Komarov, Mykhailo

Komarov, Mykhailo, b 23 January 1844 in Dmytrivka, Pavlohrad county, Katerynoslav gubernia, d 19 August 1913 in Odesa. (Photo: Mykhailo Komarov.) Bibliographer, ethnographer, critic, and historian. He studied at Kharkiv University.
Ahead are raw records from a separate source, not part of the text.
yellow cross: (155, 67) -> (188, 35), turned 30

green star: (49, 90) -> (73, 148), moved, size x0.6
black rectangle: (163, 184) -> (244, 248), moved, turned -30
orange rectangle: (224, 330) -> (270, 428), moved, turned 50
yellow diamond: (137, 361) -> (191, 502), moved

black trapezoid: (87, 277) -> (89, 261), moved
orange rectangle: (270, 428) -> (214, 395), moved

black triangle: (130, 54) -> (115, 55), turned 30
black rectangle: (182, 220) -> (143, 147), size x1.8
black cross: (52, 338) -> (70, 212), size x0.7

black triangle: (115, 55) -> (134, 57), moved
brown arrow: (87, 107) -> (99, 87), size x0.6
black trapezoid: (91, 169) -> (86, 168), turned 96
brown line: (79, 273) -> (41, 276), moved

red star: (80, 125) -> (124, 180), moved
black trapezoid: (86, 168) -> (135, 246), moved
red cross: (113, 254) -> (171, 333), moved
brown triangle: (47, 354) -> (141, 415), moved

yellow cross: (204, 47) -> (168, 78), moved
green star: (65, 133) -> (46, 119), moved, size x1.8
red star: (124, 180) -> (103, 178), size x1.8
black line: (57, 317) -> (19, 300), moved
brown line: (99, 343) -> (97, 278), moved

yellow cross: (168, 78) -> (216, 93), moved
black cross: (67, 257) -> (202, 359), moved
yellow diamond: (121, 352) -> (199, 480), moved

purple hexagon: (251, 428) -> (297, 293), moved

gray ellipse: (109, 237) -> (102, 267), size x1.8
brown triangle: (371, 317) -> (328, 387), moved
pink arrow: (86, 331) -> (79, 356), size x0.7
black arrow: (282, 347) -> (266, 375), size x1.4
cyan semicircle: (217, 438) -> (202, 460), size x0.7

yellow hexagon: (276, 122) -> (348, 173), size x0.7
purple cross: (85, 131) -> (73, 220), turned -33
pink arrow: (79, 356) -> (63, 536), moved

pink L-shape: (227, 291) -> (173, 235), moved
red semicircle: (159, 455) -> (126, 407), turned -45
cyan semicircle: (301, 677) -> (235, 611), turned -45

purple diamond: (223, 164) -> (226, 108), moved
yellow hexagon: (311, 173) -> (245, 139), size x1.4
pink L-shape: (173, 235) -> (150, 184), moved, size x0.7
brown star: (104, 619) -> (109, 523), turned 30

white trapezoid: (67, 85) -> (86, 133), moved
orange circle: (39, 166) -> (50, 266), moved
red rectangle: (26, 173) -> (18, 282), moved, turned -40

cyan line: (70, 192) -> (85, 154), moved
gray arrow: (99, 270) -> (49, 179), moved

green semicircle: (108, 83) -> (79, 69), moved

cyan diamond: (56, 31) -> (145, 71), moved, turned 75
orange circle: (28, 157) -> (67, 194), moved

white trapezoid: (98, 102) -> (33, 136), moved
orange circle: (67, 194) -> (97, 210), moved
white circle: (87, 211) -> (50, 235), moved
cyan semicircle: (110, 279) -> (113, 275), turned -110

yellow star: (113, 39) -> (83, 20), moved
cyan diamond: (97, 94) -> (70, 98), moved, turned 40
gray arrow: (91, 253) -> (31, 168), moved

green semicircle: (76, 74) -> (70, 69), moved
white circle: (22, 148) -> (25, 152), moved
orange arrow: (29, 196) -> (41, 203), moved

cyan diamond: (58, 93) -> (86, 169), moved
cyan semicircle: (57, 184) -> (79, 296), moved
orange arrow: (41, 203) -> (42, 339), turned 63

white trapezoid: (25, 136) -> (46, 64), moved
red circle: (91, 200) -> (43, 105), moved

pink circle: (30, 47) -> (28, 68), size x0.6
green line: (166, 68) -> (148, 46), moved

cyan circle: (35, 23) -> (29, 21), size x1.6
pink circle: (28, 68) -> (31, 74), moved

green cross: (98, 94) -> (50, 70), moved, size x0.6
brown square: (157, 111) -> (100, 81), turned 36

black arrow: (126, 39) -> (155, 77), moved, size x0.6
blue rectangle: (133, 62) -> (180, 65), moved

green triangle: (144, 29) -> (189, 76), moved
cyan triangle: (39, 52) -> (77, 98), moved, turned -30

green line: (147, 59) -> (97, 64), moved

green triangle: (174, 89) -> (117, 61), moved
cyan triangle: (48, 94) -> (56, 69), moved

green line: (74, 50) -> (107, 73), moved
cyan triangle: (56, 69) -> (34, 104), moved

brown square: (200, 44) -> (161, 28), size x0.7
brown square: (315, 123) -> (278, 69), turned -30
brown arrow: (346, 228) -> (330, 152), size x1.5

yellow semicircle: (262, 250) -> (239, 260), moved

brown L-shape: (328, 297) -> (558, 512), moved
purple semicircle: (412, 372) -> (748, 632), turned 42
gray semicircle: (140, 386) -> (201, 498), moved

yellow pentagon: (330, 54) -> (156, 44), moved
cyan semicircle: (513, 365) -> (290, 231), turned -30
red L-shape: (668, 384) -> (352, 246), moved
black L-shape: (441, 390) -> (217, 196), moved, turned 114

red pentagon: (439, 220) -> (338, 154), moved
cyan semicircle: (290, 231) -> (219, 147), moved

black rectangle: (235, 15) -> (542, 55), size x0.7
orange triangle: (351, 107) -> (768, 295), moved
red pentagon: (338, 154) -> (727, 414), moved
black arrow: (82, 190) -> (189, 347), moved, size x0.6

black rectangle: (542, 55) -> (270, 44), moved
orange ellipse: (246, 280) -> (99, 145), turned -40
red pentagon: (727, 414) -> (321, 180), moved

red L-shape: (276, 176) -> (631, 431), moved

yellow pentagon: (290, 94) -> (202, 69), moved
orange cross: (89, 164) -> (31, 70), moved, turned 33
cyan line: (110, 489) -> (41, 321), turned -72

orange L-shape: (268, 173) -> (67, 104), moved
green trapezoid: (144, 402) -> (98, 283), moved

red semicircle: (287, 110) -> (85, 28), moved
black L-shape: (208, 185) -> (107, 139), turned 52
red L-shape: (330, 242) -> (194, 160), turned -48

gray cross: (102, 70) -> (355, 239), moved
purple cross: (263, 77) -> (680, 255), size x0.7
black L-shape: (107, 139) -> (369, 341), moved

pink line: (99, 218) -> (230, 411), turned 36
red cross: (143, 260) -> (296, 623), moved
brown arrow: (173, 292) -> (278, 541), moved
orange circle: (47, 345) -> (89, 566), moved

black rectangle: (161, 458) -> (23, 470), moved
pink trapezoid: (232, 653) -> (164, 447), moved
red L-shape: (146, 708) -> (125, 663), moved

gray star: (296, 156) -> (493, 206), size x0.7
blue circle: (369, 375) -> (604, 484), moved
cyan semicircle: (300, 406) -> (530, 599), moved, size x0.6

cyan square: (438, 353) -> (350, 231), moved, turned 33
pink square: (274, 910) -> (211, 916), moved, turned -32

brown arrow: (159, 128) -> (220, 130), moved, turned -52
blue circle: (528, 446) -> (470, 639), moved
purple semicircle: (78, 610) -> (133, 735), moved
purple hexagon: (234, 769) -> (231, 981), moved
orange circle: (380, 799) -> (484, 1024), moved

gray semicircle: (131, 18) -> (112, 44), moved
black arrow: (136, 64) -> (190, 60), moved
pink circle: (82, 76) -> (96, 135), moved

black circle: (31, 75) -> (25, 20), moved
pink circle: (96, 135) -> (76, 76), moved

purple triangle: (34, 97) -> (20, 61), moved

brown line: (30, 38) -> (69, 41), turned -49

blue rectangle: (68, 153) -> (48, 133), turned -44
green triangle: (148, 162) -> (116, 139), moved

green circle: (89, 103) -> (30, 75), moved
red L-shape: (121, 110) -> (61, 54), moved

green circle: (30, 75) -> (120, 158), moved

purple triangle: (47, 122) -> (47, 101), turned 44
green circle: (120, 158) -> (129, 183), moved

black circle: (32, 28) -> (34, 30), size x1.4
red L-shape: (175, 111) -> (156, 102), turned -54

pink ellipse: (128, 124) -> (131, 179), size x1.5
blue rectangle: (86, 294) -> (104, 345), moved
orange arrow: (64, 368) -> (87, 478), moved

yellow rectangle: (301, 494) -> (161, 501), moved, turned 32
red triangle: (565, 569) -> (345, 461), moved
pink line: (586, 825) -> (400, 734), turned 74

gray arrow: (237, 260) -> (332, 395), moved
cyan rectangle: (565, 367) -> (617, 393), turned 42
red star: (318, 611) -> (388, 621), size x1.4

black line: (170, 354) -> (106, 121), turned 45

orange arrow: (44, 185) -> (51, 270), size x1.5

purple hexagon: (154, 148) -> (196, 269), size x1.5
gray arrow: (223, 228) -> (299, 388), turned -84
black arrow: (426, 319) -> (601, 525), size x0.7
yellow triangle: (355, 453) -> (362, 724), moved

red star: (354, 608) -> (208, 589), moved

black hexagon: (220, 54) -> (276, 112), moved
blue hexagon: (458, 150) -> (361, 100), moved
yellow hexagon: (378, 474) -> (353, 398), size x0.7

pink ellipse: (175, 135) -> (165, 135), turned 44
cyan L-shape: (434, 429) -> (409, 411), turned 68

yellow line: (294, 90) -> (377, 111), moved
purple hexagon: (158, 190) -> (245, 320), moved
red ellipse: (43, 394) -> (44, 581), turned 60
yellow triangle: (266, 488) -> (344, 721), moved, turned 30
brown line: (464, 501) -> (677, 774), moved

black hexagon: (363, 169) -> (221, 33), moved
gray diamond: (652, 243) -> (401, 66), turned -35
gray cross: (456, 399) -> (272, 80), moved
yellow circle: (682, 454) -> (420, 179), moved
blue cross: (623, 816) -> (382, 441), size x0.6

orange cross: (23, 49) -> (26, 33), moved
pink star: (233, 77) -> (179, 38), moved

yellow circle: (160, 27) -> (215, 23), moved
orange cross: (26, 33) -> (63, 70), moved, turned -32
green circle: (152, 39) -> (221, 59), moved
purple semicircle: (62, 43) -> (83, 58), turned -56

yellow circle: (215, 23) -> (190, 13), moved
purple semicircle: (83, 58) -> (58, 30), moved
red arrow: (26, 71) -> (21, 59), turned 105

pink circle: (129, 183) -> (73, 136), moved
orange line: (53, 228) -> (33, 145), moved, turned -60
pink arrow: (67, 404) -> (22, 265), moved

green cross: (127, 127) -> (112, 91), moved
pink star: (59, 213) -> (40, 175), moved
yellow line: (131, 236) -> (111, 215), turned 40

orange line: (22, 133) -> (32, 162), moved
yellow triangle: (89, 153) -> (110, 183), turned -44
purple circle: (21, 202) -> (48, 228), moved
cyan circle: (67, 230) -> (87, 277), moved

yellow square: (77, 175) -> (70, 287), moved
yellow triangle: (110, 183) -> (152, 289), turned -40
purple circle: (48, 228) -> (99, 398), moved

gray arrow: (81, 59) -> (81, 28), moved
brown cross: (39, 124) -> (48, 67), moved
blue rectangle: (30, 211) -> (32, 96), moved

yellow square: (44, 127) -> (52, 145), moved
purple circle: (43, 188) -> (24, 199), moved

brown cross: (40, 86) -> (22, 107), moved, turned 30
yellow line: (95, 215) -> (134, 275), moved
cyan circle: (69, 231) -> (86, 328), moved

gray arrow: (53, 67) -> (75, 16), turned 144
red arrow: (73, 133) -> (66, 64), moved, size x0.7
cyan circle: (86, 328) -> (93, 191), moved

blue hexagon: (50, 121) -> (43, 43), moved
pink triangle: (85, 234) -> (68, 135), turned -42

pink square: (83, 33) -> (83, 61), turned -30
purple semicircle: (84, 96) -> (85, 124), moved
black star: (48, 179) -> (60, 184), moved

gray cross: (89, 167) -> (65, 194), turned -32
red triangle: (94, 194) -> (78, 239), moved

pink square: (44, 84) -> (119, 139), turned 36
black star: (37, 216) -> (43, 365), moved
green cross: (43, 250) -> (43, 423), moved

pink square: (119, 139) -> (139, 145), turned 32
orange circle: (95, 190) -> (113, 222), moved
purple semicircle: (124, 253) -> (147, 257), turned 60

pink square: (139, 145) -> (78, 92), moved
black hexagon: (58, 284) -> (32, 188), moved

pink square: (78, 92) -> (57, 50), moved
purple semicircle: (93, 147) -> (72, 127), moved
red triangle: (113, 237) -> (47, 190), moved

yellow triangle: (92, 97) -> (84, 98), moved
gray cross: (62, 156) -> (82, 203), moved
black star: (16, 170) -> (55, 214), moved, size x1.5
A public notary, he lived in Kyiv, Uman, and (from 1880) Odesa where he was a central figure in community life. He used his legal training to fight tsarist censorship. He wrote valuable bibliographic guides, including bibliographies of Ukrainian literature (1798–1883) in thealmanac Rada (1883); of Ukrainian drama and theater from 1815 (1906, revised 1912); and of such figures as Ivan Kotliarevsky (1904), Taras Shevchenko (1903), Ivan Nechui-Levytsky, Mykola Lysenko (1904), and Stepan Rudansky (1895). He also compiled Nova zbirka malorus’kykh prykazok, prysliv'ïv, pomovok, zahadok izamovlian’ (A New Collection of Little-Russian Proverbs, Maxims, Sayings, Riddles, and Incantations, 1890) and Russko-ukrainskii slovar’ (Russian-Ukrainian Dictionary, 4 vols), which was published in Lviv in 1893–8 under the pseudonym M. Umanets; contributed literary criticism to Zoria (Lviv) and Dilo; wrote historical studies on Antin Holovaty (1891), Bohdan Khmelnytsky (1901), Zaporozhian liberties (1907), and censorship in Ukraine; and published popular literature.